Because the census is currently low in the Obstetrics (OB) unit, one of the nurses is sent to work on a medical-surgical unit for the day, or until the OB unit becomes busy. Which client assessment is best for the charge nurse to assign to the OB nurse?
- A. An adult who had a colon resection yesterday and has an IV.
- B. An older adult who has a fever of unknown origin.
- C. A woman who had an acute brain attack (stroke, CVA) 6 hours ago.
- D. A teenager with a femoral fracture who is in traction.
Correct Answer: A
Rationale: The correct answer is A because the OB nurse's background in obstetrics makes them most suitable to care for a post-operative patient with an IV. This assignment aligns with the nurse's skill set and ensures safe and competent care. Choices B, C, and D involve medical-surgical conditions that may require specialized knowledge and skills beyond the OB nurse's expertise, potentially compromising patient care. Assigning the OB nurse to care for a post-operative patient with an IV is the most appropriate choice given the circumstances.

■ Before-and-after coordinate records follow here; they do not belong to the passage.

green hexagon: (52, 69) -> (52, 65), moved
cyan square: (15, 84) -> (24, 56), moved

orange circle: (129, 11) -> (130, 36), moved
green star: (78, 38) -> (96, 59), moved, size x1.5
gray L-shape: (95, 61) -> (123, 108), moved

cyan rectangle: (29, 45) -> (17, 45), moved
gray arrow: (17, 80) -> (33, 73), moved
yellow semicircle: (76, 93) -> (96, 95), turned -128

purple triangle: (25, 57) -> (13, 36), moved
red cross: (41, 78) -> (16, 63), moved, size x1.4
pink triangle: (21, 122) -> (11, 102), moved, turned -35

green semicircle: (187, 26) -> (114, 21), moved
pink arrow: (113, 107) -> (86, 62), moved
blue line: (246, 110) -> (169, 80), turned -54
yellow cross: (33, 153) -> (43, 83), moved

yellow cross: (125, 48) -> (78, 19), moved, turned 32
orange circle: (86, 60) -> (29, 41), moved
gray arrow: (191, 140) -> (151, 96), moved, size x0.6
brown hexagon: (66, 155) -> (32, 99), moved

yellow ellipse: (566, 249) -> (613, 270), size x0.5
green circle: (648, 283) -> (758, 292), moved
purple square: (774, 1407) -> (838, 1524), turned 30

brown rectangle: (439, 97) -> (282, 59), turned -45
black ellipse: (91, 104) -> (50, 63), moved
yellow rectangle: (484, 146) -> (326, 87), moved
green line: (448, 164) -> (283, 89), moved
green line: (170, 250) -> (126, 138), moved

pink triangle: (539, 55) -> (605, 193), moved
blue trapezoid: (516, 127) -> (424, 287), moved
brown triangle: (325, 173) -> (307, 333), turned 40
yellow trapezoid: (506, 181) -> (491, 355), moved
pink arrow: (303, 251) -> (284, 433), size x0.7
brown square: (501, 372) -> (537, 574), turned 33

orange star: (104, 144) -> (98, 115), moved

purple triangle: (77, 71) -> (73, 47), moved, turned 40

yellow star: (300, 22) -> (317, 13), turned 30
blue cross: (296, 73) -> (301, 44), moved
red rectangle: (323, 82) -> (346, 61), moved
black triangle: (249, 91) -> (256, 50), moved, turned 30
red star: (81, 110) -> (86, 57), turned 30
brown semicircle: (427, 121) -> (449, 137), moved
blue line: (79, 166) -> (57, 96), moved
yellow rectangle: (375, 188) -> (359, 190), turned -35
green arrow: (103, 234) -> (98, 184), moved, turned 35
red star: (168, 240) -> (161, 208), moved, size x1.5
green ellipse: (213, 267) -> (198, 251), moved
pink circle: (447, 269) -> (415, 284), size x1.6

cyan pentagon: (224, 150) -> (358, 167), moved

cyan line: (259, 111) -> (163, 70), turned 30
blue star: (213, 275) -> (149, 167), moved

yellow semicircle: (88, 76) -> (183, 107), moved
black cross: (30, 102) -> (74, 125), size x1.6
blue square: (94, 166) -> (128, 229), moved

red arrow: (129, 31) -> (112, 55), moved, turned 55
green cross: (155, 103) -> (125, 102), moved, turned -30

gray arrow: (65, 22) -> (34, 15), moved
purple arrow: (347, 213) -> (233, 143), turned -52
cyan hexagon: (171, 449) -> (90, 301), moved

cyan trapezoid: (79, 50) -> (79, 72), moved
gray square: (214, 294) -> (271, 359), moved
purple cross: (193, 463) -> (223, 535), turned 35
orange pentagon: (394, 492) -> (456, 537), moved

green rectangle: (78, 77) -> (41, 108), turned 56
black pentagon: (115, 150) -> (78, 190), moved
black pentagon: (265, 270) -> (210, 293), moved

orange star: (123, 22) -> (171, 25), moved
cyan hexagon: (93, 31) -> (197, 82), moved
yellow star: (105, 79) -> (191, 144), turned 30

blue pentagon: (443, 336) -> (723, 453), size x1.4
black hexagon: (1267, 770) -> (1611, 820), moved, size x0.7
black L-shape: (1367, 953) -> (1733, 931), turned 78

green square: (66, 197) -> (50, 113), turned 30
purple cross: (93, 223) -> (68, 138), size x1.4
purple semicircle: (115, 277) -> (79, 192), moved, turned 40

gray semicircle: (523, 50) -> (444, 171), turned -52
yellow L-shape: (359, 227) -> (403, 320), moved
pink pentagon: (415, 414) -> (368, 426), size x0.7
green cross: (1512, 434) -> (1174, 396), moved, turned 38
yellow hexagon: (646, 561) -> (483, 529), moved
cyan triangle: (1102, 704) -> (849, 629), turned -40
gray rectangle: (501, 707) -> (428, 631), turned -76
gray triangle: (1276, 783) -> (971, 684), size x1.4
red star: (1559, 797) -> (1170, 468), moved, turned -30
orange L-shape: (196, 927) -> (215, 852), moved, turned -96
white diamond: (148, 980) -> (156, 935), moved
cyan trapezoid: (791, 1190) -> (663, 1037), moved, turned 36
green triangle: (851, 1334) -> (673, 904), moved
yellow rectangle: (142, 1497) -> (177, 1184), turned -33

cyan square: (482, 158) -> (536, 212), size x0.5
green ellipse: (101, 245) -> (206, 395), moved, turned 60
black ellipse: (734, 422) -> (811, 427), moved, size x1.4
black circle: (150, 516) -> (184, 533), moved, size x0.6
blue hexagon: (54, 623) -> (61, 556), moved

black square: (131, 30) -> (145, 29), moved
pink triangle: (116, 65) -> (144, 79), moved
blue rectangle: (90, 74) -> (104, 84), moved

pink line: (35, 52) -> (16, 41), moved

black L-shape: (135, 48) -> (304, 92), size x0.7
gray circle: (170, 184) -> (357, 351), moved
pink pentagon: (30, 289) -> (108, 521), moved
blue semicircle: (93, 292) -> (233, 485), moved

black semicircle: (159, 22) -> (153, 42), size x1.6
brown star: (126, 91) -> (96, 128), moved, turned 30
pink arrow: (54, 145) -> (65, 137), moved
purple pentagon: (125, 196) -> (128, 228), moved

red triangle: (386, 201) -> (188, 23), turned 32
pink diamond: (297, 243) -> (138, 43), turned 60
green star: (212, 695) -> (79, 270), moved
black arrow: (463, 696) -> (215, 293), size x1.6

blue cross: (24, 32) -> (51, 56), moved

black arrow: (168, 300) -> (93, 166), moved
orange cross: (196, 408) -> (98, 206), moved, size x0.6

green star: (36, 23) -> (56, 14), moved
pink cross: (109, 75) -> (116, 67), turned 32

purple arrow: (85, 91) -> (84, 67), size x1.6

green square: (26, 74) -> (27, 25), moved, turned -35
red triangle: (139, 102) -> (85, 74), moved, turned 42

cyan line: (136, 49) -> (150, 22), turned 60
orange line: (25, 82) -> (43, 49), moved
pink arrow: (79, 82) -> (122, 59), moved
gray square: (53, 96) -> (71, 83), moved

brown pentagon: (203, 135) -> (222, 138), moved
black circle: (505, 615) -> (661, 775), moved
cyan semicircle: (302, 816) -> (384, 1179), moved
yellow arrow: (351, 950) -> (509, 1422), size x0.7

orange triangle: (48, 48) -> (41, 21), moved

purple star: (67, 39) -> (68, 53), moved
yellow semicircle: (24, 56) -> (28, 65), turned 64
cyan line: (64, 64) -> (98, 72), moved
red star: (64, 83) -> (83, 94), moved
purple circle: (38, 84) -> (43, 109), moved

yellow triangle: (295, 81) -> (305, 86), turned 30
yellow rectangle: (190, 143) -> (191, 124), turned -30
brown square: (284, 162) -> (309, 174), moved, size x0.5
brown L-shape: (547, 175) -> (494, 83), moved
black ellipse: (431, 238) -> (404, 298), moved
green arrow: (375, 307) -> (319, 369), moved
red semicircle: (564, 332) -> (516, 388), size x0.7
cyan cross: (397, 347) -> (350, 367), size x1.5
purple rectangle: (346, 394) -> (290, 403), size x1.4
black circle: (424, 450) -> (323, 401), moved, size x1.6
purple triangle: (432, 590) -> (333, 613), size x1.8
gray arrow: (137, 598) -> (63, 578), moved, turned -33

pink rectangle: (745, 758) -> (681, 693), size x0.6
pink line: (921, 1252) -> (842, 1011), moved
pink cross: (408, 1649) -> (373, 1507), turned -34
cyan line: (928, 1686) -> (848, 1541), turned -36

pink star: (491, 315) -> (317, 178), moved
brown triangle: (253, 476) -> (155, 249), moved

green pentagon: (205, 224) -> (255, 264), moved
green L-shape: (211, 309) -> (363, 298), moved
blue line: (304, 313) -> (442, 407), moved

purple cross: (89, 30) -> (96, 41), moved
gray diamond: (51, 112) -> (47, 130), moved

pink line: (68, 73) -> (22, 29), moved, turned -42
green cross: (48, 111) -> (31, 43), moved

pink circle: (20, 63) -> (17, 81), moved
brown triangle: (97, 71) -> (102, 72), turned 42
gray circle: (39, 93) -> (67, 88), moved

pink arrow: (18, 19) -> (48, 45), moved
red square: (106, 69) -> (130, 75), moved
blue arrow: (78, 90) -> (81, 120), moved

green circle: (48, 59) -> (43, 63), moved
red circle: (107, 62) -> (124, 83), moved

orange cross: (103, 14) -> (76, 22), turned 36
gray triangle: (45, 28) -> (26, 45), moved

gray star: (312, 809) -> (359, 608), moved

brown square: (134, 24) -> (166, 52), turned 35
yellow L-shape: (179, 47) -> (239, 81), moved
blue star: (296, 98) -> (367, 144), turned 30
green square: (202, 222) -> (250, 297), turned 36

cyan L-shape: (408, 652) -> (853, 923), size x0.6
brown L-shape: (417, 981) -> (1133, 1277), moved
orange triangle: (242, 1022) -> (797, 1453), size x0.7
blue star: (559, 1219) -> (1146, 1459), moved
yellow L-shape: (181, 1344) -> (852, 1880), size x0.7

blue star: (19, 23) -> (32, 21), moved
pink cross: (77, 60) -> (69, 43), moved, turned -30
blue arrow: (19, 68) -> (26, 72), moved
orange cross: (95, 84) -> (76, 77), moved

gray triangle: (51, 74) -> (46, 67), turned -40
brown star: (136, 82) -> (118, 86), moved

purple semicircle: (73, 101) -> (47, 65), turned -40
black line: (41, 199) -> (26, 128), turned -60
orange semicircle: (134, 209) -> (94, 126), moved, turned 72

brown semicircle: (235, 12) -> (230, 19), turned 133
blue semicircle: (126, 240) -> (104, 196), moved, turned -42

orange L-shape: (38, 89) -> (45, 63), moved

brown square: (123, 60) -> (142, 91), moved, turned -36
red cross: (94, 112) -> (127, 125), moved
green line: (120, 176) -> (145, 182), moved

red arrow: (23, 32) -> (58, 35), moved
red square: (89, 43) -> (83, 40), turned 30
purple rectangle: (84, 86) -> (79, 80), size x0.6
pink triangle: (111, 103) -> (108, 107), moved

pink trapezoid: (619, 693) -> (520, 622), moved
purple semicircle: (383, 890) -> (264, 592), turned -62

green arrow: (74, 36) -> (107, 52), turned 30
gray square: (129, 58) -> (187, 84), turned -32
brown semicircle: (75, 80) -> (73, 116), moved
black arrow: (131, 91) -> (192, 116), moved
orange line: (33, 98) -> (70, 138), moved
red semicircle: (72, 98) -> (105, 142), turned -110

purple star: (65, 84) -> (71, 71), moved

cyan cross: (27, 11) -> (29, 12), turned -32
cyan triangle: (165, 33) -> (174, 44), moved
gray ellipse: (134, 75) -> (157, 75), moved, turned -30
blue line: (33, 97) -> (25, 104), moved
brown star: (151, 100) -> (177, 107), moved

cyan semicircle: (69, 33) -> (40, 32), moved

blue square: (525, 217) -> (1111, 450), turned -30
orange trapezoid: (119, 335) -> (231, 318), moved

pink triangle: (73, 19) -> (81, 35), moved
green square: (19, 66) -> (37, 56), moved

A 9-year-old female client was recently diagnosed with diabetes mellitus. Which symptom will her parents most likely report?
- A. Refuses to eat her favorite meals at home.
- B. Drinks more soft drinks than previously.
- C. Voids only one or two times per day.
- D. Gained 10 pounds within one month.
Correct Answer: B
Rationale: The correct answer is B because increased thirst and drinking more fluids than usual is a common symptom of diabetes mellitus due to high blood sugar levels causing dehydration. Refusing to eat favorite meals (choice A) is not a typical symptom. Voids only one or two times per day (choice C) is more related to urinary issues than diabetes. Gaining 10 pounds within one month (choice D) is not a specific symptom of diabetes and can be attributed to various factors.
When evaluating a client's understanding of wearing a Holter monitor, which statement made by the client would indicate to the nurse that the client understands the procedure?
- A. I must record any symptoms occurring with my activity.
- B. I am not looking forward to staying in bed for 24 hours.
- C. I really am dreading the frequent blood drawing.
- D. I know that I shouldn't get close to my microwave oven.
Correct Answer: A
Rationale: The correct answer is A because it demonstrates the client understands the purpose of wearing a Holter monitor—to record symptoms related to activity. This shows the client comprehends the importance of monitoring symptoms accurately. Choices B, C, and D are incorrect because they do not relate to the purpose of wearing a Holter monitor or indicate an understanding of the procedure. B focuses on personal preference, C on unrelated procedures, and D on irrelevant safety precautions.